Под конец, и как бы сверх программы, комендант гарнизона зычным голосом объявил о безобразном происшествии. Молодые “технари” устроили групповую пьянку – явление достаточно частое в последнее время, но на сей раз излишне буйное, с дракой и увечьями. Посетовал, что гауптвахта, так славно отремонтированная, по приказу “свыше” необдуманно упразднена и теперь не понятно, как наказывать провинившихся. Последние слова и растерянный вид коменданта вызвали улыбки и смешки. На что тот явно обиделся и твердо пообещал что-нибудь придумать – в духе времени.
Усилившийся холодный ветер выбивал слезу и густо румянил лица. В теплых дубленках было еще ничего, а лейтенанты окоченели. Стогов сдержанно притопывал ногами, Лузгин откровенно выбивал чечетку, Бакланов охлопывал плечи скрещенными руками.

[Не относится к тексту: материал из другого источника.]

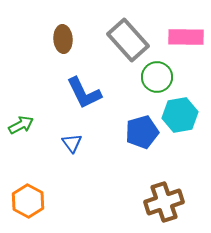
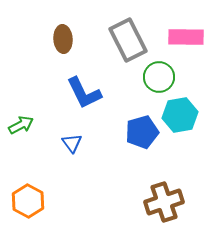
gray rectangle: rotated 15 degrees clockwise
green circle: moved 2 px right
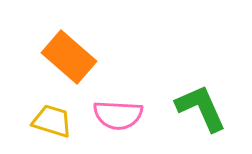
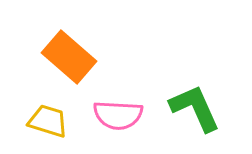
green L-shape: moved 6 px left
yellow trapezoid: moved 4 px left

“Надо уводить ребят. Простудятся. Чего там командиры разговорились?” – Демин поймал взгляд полковника и выразительно мотнул головой в сторону лейтенантов. Тимошин нахмурился, но что-то сказал Ивлеву, начавшему рассуждать о дисциплине. Подполковник торопливо свернул свою речь, и Демин невольно подумал:
“Трагедия страны в том, что мы слишком много говорили раньше, и без пользы делу треплемся сейчас. К чему слова, если они забалтывают истину? Вот если бы за каждое официально сказанное слово руководители несли ответственность по нынешней моде рублем, еще лучше долларом…” – додумать майор не успел. Прозвучала команда “Разойдись!”, и полк снова превратился в разношерстную толпу озябших, сумрачно настроенных людей – будний день не сулил ничего интересного.
В штабе было относительно тепло. А в тесном кабинете командира эскадрильи, где парами, впритык стояли столы Демина, его заместителя майора Кедрова, зама по воспитательной работе и начальника штаба, даже жарко. Нижняя часть окна занавешена когда-то кремовой, а теперь просто пыльной занавеской.

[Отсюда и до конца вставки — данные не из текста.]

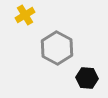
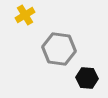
gray hexagon: moved 2 px right, 1 px down; rotated 20 degrees counterclockwise
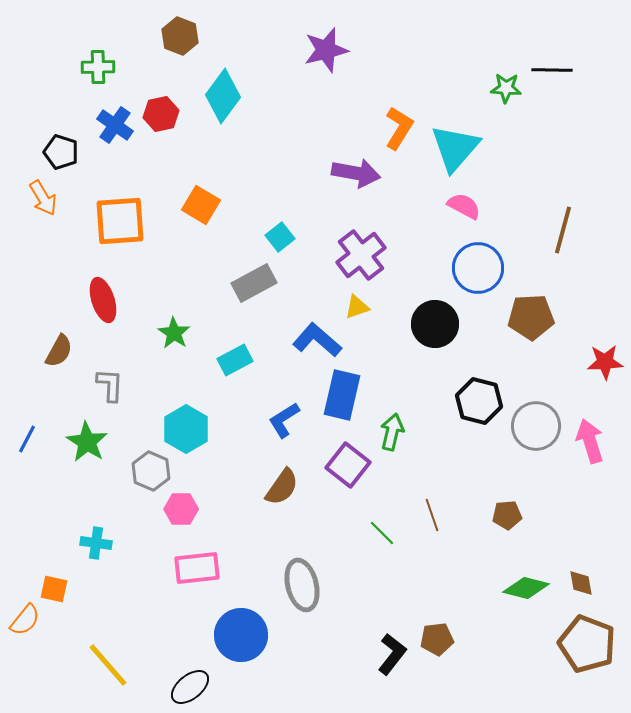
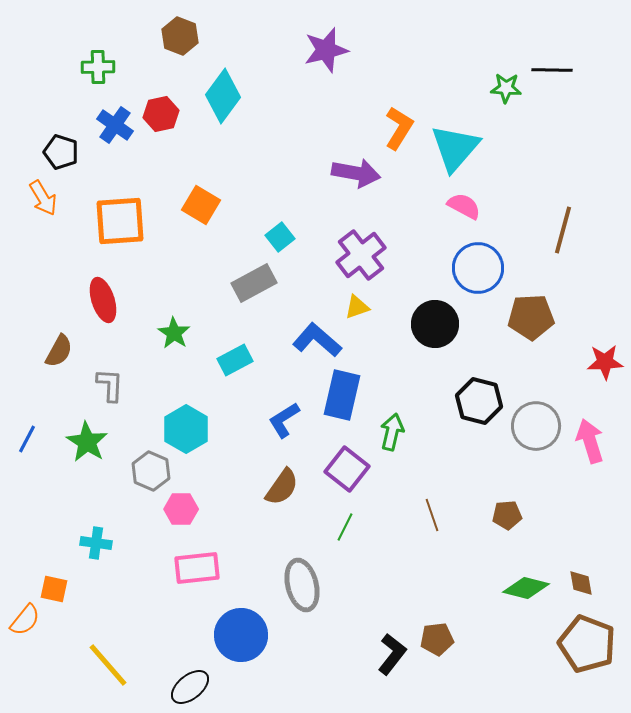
purple square at (348, 465): moved 1 px left, 4 px down
green line at (382, 533): moved 37 px left, 6 px up; rotated 72 degrees clockwise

“Надо забрать домой, чтобы Алена постирала”, – каждый раз, войдя в кабинет, думает Демин, но, уходя домой, забывает. Раньше чистота и порядок в штабе наводились как бы сами собой. Теперь все зависит от аккуратности каждого. Две пары одинаковых настольных ламп с дюралевыми головками, спиной к спине. Органайзеры из “летучего” металла. Изделие предприимчивых техников уже нашло сбыт, пока в пределах городка, но скоро и до Читы доберется. У Демина торчит авторучка и три карандаша основных цветов для вычерчивания схем полета. У майора Кедрова карандаши один к одному, как снаряды в пушечном блоке, полная обойма всех цветов, с острыми кончиками.
Точить карандаши, когда настроение скверное, любимое занятие Анатолия. В последнее время, заострив свои, Кедров принимался за командирские. Демин не возражал. Плохое настроение он старался подавлять волей и работой. Хотя неотложных дел, в которые можно влезть с головой, уже нет. Все текущие и те, что предстоят, выполнены. А дела необязательные вершатся сами собой.
Того, что “само собой”, в последнее время становилось все больше, и это было дурным признаком: плыть по течению времени всегда казалось Демину уделом ленивых или тупиц. Теперь само время казалось тупым и ленивым.
Демин распахнул куртку, но снять ее не успел. В комнату вошел майор Кедров, розовощекий, кудрявый, шумно бросил на стол завернутый в газету и перевязанный крест накрест объемистый пакет.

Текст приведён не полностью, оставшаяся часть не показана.